Unirradiated Cases Patients with negative margins may be treated with LDR brachytherapy alone to a total D 90 of 45 Gy at a dose rate of 40 - 60 cGy/hour [5]. Equieffective HDR regimens include a D 90 of 36Gy in 10 fractions b.i.d. [1]. Patients with larger tumours or positive margins usually require a combination of EBRT and brachytherapy. LDR brachytherapy of D 90 of 15-20 Gy combined with 45-50Gy of EBRT is a plausible strategy [9]. If HDR brachytherapy is used instead, a bioequivalent D 90 of 14-16Gy in 4-6 fractions b.i.d. can be used.

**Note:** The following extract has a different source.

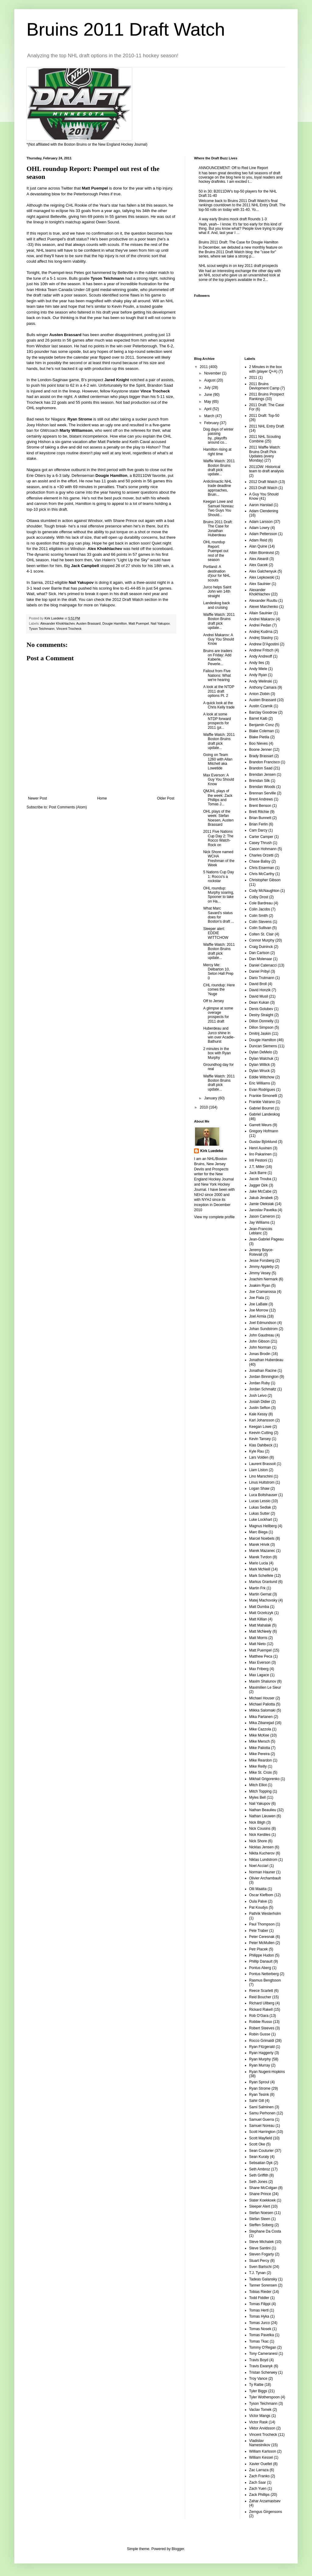 This screenshot has height=2576, width=312. Describe the element at coordinates (258, 1395) in the screenshot. I see `Josh Leivo` at that location.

Previously Irradiated Cases The majority of the cases that require adjuvant reirradiation are usually treated with brachytherapy alone due to the constraints imposed by the prior irradiation course. Reasonable alternatives include HDR brachytherapy alone D 90 32 to 40Gy in 8 to 10 fractions b.i.d. (EQD2 10 of 37.3 to 46.7Gy) with final dose and dose per fraction dependent upon prior DVH parameters to dose-limiting structures.

Figure 34.2: Dose Volume Histogram of the case shown in Figure 34.1. Please note the skin and scar-sparing properties of brachytherapy in deep-seated locations (OAR to CTV ratio of 0.3-0.4). Tumours adjacent to the bone or the neurovascular bundle can also be implanted using special intraoperative techniques to minimize OAR irradiation (OAR to CTV ratio of 0.7-0.85).